What you are asked to do –
In the entries below, find each line bearing the string "procédure" and copy it.

Records supplied –
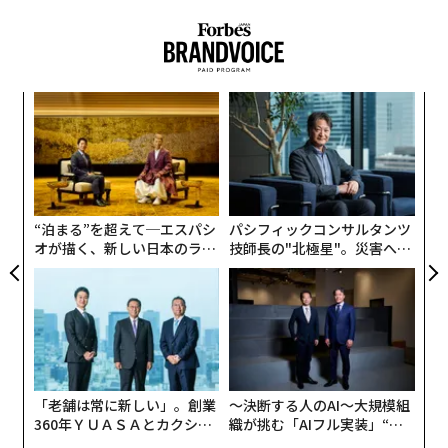
ドローン
イスラエル
ドナルド・トランプ
日本は徐々に回復しているが、欧州諸国の多くは10年前
Updates：ウクライナ情勢
ロシア
アメリカ
の水準を下回っている。
ウラジーミル・プーチン
イラン
モスクワ
タグ：
中国が単独でけん引
ベンヤミン・ネタニヤフ
ホルムズ海峡
ミサイル
るか
エ
ベネズエラ・ボリバル共和国
ニコラス・マドゥロ
この新たな記録を正しく理解するには、背景を把握して
、く
設オ
CFO／最高財務責任者
が
おく必要がある。世界の原子力発電量は06年に2803テラ
伝
が
ワット時に達したが、それから19年が経過したにもかか
る
モ
わらず、25年の原子力発電量はわずか1.5％程度増加し
たに過ぎない。原子力発電はようやく過去の最高記録を
“泊まる”を超えて─エスパシ
パシフィックコンサルタンツ
上回ったが、この期間は世界にとって急速な拡大期では
オが描く、新しい日本のラグ
技師長の"北極星"。災害への
ジュアリー（中編）
無力感を乗り越え見つけた、
なかった。
防災一筋20年の答え
原子力発電量は15年の2576テラワット時から、10年後
の25年には10.5％増加して2845テラワット時となった。
つまり年率では約1％の増加に相当する。この増加分の
すべてを中国が占めており、同国の原子力発電量は15年
「老舗は常に新しい」。創業
〜決断する人のAI〜大規模組
連載
の171テラワット時から25年には485テラワット時へと
360年ＹＵＡＳＡとカクシン
織が挑む「AIフル実装」“使
CEO田尻望が語る、AIを超え
う”企業から“動く”企業へ【N
Updates：ウクライナ情勢
増加した。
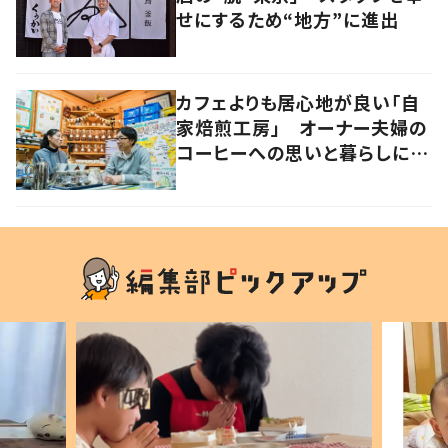
せにするため“地方”に進出
カフェよりも居心地が良い「自
家焙煎工房」 オーナー夫婦の
コーヒーへの思いと暮らしに迫
る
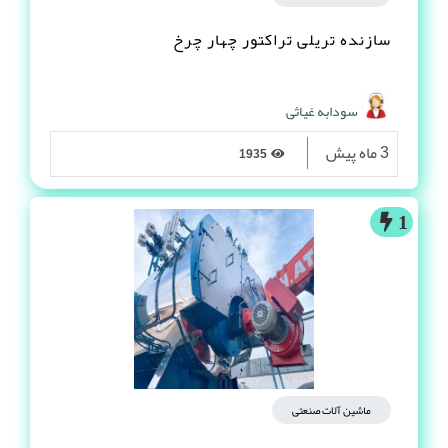
سازنده تریلی تراکتور چهار چرخ
سودابه غیاثی
3 ماه پیش
1935
1
ماشین آلات صنعتی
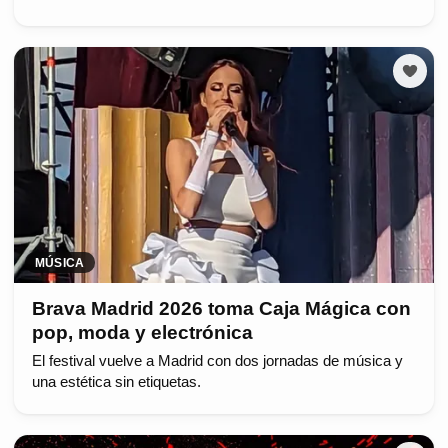
MÚSICA
Brava Madrid 2026 toma Caja Mágica con
pop, moda y electrónica
El festival vuelve a Madrid con dos jornadas de música y
una estética sin etiquetas.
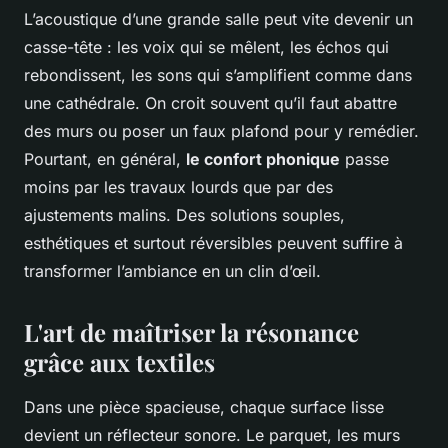
L’acoustique d’une grande salle peut vite devenir un
casse-tête : les voix qui se mêlent, les échos qui
rebondissent, les sons qui s’amplifient comme dans
une cathédrale. On croit souvent qu’il faut abattre
des murs ou poser un faux plafond pour y remédier.
Pourtant, en général,
le confort phonique
passe
moins par les travaux lourds que par des
ajustements malins. Des solutions souples,
esthétiques et surtout réversibles peuvent suffire à
transformer l’ambiance en un clin d’œil.
L'art de maîtriser la résonance
grâce aux textiles
Dans une pièce spacieuse, chaque surface lisse
devient un réflecteur sonore. Le parquet, les murs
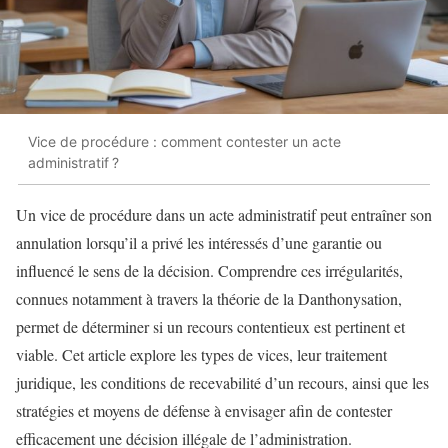
Vice de procédure : comment contester un acte
administratif ?
Un vice de procédure dans un acte administratif peut entraîner son
annulation lorsqu’il a privé les intéressés d’une garantie ou
influencé le sens de la décision. Comprendre ces irrégularités,
connues notamment à travers la théorie de la Danthonysation,
permet de déterminer si un recours contentieux est pertinent et
viable. Cet article explore les types de vices, leur traitement
juridique, les conditions de recevabilité d’un recours, ainsi que les
stratégies et moyens de défense à envisager afin de contester
efficacement une décision illégale de l’administration.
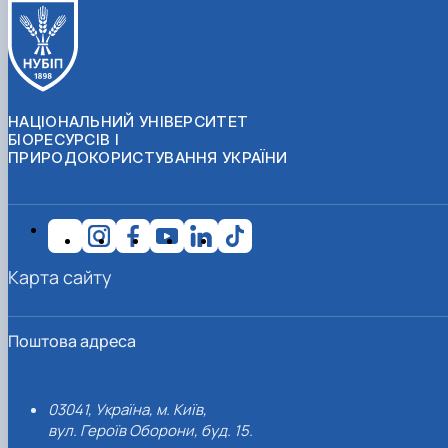
НАЦІОНАЛЬНИЙ УНІВЕРСИТЕТ
БІОРЕСУРСІВ І
ПРИРОДОКОРИСТУВАННЯ УКРАЇНИ
Карта сайту
Поштова адреса
03041, Україна, м. Київ,
вул. Героїв Оборони, буд. 15.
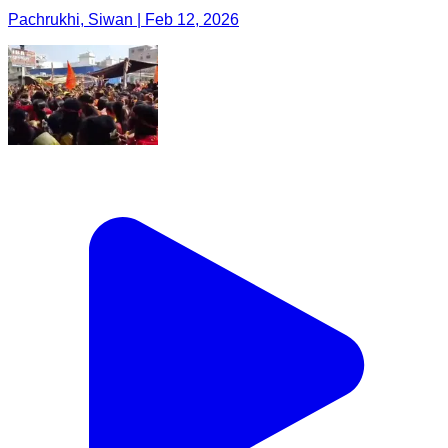
Pachrukhi, Siwan | Feb 12, 2026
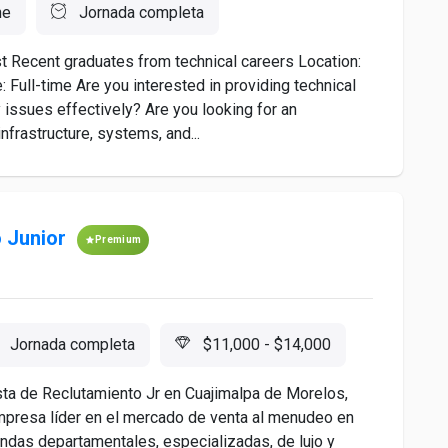
ne
Jornada completa
t Recent graduates from technical careers Location:
 Full-time Are you interested in providing technical
issues effectively? Are you looking for an
nfrastructure, systems, and...
 Junior
Premium
Jornada completa
$11,000 - $14,000
sta de Reclutamiento Jr en Cuajimalpa de Morelos,
presa líder en el mercado de venta al menudeo en
endas departamentales, especializadas, de lujo y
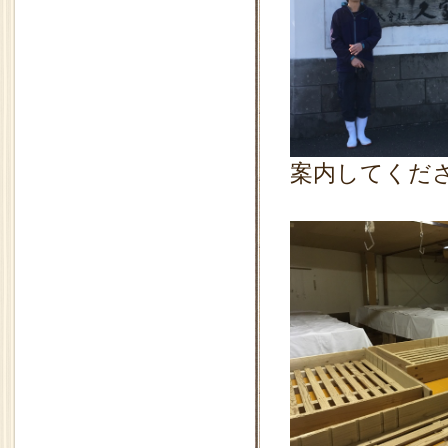
案内してくだ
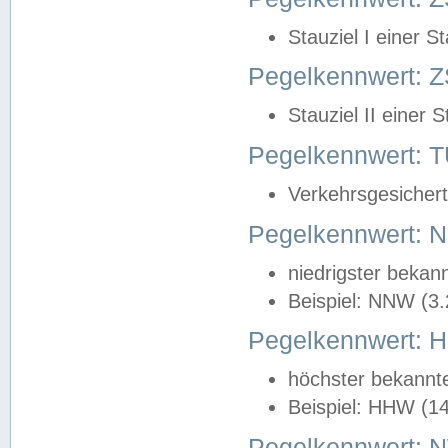
Stauziel I einer S
Pegelkennwert: Z
Stauziel II einer 
Pegelkennwert:
Verkehrsgesichert
Pegelkennwert:
niedrigster bekan
Beispiel: NNW (3
Pegelkennwert:
höchster bekannt
Beispiel: HHW (1
Pegelkennwert: 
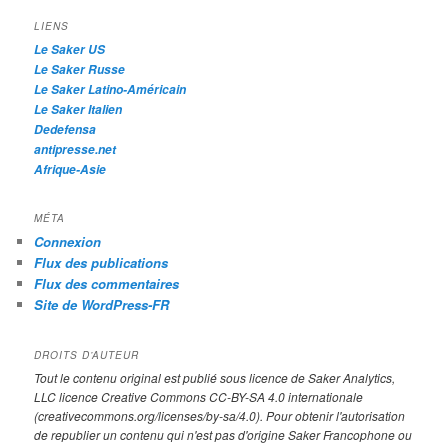
c
h
LIENS
e
Le Saker US
Le Saker Russe
Le Saker Latino-Américain
Le Saker Italien
Dedefensa
antipresse.net
Afrique-Asie
MÉTA
Connexion
Flux des publications
Flux des commentaires
Site de WordPress-FR
DROITS D’AUTEUR
Tout le contenu original est publié sous licence de Saker Analytics,
LLC licence Creative Commons CC-BY-SA 4.0 internationale
(creativecommons.org/licenses/by-sa/4.0). Pour obtenir l'autorisation
de republier un contenu qui n'est pas d'origine Saker Francophone ou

Task response –
Vice de procédure : comment contester un acte
Un vice de procédure dans un acte administratif peut entraîner son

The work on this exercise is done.